Comment by logfromblammo

8 years ago

It depends on whether the propellant is used to increase or decrease the orbital velocity of the vessel.

Acceleration propellant would have to be ejected at the orbital velocity of the vessel plus escape velocity to escape. Deceleration propellant would just have to be ejected at escape velocity minus orbital velocity.

As deceleration near atmosphere is almost free just by dipping into it, or by using some form of sea anchor to pull on the atmosphere or magnetic field, it is more likely that propellant would be used preferentially for attitude control and acceleration.

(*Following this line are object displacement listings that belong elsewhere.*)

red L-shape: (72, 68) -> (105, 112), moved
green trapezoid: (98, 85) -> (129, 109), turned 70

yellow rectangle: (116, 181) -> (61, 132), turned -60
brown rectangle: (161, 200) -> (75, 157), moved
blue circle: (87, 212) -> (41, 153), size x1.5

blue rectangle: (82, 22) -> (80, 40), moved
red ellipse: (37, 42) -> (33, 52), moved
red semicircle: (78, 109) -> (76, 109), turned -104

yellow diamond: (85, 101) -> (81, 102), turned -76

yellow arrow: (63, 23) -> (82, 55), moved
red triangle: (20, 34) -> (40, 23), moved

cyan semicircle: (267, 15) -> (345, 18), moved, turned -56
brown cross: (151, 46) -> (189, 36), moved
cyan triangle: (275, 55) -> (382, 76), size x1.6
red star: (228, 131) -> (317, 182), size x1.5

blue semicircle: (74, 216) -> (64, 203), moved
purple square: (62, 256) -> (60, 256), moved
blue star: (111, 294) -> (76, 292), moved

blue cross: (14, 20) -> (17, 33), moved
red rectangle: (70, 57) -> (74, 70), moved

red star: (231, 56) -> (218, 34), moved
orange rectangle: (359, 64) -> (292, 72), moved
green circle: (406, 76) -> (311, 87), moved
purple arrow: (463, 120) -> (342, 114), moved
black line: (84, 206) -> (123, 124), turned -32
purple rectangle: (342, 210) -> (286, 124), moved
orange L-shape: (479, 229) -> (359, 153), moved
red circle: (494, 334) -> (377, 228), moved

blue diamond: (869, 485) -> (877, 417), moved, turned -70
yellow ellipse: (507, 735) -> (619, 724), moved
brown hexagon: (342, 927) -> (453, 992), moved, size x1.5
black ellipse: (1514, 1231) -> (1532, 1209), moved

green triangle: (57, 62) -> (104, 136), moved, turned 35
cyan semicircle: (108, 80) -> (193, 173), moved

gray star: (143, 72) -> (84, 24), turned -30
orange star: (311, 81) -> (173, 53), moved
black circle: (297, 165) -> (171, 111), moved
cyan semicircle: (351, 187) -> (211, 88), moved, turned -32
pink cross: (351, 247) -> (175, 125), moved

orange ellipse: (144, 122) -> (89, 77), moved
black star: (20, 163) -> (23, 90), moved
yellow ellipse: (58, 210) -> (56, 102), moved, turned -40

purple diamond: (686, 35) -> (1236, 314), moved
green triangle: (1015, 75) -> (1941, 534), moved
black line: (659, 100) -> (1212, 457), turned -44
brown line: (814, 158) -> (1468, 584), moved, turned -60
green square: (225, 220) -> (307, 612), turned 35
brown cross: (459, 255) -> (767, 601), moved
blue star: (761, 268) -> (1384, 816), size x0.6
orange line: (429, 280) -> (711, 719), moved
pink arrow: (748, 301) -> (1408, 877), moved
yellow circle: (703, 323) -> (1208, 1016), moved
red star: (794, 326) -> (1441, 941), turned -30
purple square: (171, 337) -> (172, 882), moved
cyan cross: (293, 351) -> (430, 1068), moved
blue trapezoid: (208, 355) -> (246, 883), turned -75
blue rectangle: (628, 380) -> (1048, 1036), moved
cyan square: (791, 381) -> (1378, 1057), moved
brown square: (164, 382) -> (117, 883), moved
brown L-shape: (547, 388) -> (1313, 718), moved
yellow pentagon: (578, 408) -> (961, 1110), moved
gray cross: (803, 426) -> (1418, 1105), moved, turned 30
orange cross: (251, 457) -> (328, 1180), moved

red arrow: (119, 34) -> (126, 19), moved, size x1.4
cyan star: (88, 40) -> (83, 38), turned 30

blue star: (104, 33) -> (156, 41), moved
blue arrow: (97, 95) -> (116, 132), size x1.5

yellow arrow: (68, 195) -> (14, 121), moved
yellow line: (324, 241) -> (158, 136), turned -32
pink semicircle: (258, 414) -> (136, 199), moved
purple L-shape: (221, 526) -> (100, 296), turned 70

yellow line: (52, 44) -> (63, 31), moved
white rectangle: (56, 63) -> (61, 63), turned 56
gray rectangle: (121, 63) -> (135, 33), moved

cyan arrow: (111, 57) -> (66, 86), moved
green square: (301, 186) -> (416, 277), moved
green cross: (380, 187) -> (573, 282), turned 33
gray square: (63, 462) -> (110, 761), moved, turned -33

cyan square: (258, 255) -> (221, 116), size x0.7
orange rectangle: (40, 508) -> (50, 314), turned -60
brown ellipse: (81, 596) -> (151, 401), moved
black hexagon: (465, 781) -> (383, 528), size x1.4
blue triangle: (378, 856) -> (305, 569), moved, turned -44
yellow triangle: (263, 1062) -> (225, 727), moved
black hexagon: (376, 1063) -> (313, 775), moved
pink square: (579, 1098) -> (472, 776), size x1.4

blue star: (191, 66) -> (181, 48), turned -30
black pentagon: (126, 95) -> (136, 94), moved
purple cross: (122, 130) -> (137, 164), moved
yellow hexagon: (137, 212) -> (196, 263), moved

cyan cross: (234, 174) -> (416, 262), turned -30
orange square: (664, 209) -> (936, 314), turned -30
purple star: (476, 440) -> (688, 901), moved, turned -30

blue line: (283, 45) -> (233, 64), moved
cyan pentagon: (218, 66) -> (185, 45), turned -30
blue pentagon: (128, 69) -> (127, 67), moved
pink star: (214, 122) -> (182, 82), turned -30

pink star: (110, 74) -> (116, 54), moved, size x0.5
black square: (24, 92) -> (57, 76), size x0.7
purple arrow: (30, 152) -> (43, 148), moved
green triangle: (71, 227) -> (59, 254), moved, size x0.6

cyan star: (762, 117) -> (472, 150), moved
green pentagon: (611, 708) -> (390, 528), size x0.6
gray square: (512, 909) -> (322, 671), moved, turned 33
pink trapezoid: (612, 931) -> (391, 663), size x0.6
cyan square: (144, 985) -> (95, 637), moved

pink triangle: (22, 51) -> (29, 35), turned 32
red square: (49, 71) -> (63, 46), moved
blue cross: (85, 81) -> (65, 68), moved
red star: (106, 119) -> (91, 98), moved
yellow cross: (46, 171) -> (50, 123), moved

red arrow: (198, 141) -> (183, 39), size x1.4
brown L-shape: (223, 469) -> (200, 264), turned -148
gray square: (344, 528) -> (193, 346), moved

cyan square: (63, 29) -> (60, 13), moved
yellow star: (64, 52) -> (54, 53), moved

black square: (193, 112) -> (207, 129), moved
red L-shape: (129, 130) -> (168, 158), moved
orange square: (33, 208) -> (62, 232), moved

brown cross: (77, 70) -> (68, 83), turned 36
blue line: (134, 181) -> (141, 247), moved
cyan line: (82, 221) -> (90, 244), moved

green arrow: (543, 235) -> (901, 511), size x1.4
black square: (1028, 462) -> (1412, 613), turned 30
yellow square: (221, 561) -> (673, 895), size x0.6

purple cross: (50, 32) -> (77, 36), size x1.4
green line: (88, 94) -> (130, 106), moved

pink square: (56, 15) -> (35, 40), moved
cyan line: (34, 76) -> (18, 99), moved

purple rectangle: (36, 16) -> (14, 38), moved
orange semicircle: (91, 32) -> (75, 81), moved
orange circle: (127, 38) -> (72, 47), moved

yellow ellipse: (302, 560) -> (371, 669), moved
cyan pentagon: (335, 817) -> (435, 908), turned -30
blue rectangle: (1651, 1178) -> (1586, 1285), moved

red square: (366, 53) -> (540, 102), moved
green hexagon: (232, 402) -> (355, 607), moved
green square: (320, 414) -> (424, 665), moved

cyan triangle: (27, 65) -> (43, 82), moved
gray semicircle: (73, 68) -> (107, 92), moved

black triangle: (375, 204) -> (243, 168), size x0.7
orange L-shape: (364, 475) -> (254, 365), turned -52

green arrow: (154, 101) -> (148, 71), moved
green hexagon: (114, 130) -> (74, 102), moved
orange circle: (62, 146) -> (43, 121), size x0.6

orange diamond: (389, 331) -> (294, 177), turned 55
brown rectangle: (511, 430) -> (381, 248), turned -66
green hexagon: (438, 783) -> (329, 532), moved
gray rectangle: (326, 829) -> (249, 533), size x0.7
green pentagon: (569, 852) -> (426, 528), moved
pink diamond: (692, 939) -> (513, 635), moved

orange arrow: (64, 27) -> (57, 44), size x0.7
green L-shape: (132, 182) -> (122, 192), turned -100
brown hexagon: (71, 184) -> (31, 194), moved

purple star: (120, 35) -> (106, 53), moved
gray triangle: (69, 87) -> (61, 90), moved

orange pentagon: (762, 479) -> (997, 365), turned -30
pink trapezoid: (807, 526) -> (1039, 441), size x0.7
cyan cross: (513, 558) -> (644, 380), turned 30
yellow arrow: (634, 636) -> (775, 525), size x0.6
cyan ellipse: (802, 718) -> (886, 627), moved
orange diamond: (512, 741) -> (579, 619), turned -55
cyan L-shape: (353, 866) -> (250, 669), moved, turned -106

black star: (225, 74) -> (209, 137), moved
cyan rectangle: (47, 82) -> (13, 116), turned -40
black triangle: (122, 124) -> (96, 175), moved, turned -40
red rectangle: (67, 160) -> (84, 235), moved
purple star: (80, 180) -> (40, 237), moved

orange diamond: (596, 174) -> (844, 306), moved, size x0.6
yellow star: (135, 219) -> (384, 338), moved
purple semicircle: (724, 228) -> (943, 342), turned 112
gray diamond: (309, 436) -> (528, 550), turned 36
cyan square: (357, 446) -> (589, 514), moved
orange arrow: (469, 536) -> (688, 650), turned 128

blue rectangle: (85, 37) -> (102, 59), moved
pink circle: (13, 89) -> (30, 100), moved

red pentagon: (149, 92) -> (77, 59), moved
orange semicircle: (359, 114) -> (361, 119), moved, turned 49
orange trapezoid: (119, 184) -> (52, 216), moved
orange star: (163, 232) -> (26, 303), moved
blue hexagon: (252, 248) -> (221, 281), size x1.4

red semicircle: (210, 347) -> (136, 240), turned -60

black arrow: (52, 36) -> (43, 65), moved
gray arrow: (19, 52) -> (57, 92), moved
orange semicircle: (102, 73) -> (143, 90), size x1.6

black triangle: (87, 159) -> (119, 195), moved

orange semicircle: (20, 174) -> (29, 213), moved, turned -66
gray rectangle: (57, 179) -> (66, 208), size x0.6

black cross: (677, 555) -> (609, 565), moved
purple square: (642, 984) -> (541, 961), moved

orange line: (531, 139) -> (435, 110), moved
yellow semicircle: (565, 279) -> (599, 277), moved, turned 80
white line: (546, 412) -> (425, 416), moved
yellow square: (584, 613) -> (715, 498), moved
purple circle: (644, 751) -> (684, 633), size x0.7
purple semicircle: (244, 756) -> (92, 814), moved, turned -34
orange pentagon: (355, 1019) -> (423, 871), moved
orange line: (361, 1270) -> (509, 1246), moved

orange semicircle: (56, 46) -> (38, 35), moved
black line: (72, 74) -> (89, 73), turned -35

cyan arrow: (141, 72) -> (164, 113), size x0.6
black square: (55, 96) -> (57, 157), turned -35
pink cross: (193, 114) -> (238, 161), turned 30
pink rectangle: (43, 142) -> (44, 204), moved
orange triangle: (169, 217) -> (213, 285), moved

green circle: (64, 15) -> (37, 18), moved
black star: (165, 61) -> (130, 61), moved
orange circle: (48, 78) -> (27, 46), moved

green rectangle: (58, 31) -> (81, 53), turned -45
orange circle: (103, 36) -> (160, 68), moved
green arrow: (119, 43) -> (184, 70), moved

It isn't impossible, but imparting enough velocity to propellant for it to escape Earth orbit--while accelerating a vessel in the opposite direction--seems unlikely for orbital station-keeping. You need at least 12000 m/s for escape velocity plus at least 8000 m/s to counteract the orbit you were already in, so the propellant would have to leave the vessel at more than 20000 m/s. That's a specific impulse of about 2000 s. Ion drives and VASIMR could do it, but the propellant is very likely to experience its own atmospheric drag and electromagnetic interactions, and the probability that any particular atom of propellant would actually escape with the minimum velocity-relative-to-vessel is very low. The propellant would spread out to a larger volume as quickly as it could, too. It's far more likely that one of those xenon ions would collide with a hydrogen atom in the upper atmosphere and randomly bounce it out, like a bowling ball hitting a billiard ball.